== INSTRUCTIONS TO FOLLOW ==
From the line that contains "in bad condition in Brookings, SD." through the line that contains "potentially damaging to a client’s case.", output every line of the listing below exactly and leave out all the rest.

━━━━━━━━━━━━━━━━━━━━

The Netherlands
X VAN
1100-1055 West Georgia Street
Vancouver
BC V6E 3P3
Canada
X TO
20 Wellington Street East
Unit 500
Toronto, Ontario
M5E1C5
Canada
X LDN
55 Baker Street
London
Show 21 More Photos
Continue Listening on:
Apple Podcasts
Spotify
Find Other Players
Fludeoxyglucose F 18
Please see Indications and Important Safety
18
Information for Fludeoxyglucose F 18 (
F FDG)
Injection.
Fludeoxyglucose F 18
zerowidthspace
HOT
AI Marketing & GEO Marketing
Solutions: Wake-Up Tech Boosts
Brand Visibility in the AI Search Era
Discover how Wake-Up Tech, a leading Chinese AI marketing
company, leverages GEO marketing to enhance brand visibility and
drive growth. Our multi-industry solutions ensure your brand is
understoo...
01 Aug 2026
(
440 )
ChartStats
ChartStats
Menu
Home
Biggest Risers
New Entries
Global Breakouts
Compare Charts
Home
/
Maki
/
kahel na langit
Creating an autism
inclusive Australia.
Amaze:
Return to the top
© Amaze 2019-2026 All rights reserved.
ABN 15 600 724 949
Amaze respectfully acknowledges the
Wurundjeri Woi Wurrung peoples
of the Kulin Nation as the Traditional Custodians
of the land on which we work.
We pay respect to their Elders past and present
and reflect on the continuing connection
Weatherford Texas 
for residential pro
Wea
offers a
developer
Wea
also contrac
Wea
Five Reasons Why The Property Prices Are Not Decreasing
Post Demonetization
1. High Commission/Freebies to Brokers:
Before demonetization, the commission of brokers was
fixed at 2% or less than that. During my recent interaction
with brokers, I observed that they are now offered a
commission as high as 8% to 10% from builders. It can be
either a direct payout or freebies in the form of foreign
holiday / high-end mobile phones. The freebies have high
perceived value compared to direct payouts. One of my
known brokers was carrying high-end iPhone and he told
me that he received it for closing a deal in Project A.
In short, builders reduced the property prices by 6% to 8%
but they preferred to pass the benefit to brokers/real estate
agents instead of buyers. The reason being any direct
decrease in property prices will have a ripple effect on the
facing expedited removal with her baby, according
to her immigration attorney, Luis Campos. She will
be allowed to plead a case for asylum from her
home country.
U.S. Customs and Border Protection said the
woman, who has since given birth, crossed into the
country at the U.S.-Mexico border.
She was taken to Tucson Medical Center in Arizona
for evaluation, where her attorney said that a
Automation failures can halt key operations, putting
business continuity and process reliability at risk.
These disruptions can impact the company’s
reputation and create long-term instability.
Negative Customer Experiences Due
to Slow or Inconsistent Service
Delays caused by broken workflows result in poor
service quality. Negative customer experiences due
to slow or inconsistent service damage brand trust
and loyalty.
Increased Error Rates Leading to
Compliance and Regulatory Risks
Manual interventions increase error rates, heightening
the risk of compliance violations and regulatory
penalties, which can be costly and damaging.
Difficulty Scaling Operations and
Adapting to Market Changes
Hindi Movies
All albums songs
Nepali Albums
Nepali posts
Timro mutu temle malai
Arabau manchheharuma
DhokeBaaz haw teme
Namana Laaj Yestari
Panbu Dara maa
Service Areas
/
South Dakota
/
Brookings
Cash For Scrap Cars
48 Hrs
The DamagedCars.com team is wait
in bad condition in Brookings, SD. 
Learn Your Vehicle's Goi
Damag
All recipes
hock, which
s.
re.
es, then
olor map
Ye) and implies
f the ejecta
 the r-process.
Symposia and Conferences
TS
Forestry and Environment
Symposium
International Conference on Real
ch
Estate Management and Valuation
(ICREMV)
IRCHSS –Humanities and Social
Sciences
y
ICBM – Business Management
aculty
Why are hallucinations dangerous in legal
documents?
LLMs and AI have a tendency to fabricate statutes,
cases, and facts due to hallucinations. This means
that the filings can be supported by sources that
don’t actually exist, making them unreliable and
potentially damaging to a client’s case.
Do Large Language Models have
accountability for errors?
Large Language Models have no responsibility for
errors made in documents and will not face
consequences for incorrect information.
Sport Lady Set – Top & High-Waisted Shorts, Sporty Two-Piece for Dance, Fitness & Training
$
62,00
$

━━━━━━━━━━━━━━━━━━━━

== TASK SOLUTION ==
in bad condition in Brookings, SD. 
Learn Your Vehicle's Goi
Damag
All recipes
hock, which
s.
re.
es, then
olor map
Ye) and implies
f the ejecta
 the r-process.
Symposia and Conferences
TS
Forestry and Environment
Symposium
International Conference on Real
ch
Estate Management and Valuation
(ICREMV)
IRCHSS –Humanities and Social
Sciences
y
ICBM – Business Management
aculty
Why are hallucinations dangerous in legal
documents?
LLMs and AI have a tendency to fabricate statutes,
cases, and facts due to hallucinations. This means
that the filings can be supported by sources that
don’t actually exist, making them unreliable and
potentially damaging to a client’s case.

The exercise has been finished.